DIRECTIONS: Would you please return the lines of the material that contain the word "Povoletto"?
--*--
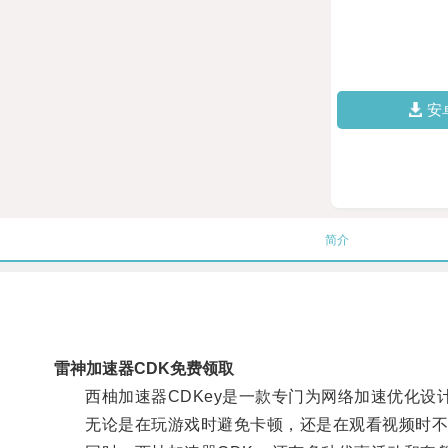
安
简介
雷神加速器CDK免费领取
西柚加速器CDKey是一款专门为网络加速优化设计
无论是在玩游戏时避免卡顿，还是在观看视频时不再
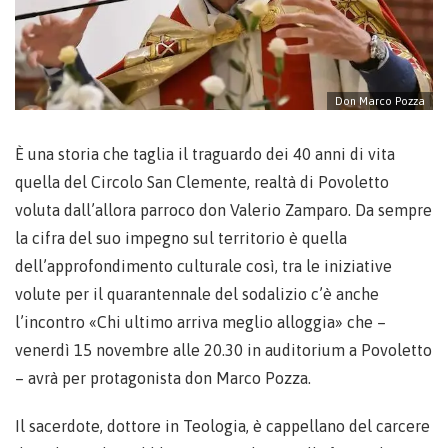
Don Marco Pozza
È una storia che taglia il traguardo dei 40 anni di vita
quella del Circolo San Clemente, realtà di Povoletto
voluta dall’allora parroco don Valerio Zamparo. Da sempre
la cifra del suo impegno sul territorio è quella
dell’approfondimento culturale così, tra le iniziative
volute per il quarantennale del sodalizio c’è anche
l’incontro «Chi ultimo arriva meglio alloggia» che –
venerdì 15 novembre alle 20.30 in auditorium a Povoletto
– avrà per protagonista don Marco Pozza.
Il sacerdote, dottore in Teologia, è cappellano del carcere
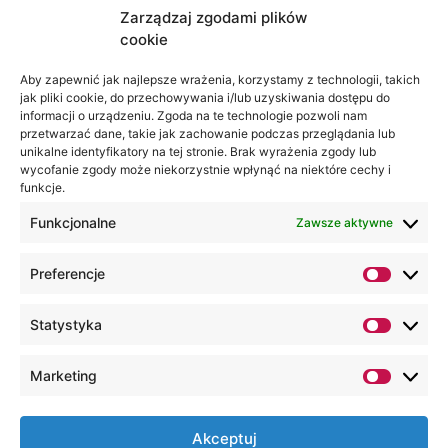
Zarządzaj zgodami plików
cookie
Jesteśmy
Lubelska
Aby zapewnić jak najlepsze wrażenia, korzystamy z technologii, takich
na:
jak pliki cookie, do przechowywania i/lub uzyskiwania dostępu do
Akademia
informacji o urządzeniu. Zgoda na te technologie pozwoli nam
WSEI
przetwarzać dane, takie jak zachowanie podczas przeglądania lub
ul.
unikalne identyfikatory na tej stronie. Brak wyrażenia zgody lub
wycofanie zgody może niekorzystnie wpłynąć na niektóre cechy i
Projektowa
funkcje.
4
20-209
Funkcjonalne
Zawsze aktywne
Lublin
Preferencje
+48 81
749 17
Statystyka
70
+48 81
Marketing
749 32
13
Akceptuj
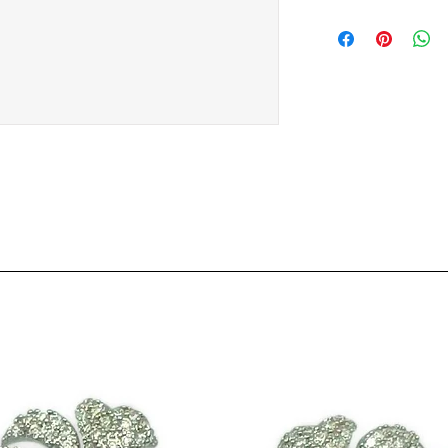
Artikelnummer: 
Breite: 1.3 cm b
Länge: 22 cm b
--*--
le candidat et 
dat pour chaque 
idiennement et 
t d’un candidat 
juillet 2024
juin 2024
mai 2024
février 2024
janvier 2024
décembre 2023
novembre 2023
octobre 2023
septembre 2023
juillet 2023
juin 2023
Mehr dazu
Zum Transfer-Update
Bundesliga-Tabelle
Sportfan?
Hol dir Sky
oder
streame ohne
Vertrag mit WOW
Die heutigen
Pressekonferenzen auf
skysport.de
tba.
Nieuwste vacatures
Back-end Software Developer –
--*--
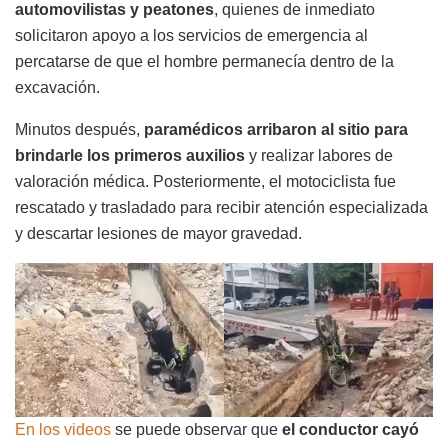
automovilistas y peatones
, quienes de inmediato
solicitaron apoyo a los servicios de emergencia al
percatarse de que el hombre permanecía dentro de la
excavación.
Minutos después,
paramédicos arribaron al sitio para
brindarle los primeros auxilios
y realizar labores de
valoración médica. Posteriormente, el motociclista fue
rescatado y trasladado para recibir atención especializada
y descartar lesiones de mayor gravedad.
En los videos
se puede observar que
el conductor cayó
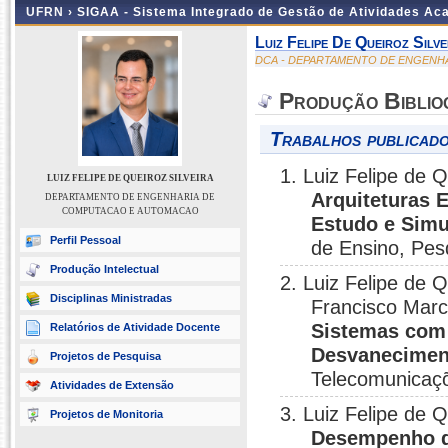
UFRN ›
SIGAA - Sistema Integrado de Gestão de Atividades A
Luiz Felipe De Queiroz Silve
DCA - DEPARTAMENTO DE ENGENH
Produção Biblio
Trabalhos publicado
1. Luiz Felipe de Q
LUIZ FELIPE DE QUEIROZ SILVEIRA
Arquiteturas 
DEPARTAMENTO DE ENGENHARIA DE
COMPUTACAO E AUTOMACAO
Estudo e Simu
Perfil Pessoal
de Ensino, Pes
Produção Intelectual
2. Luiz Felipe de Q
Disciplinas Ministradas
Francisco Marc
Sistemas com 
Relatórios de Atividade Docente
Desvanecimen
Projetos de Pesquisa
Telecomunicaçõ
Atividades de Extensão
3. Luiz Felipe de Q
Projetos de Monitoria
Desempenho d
--*--
ANSWER TO THIS TASK:
quella del Circolo San Clemente, realtà di Povoletto
venerdì 15 novembre alle 20.30 in auditorium a Povoletto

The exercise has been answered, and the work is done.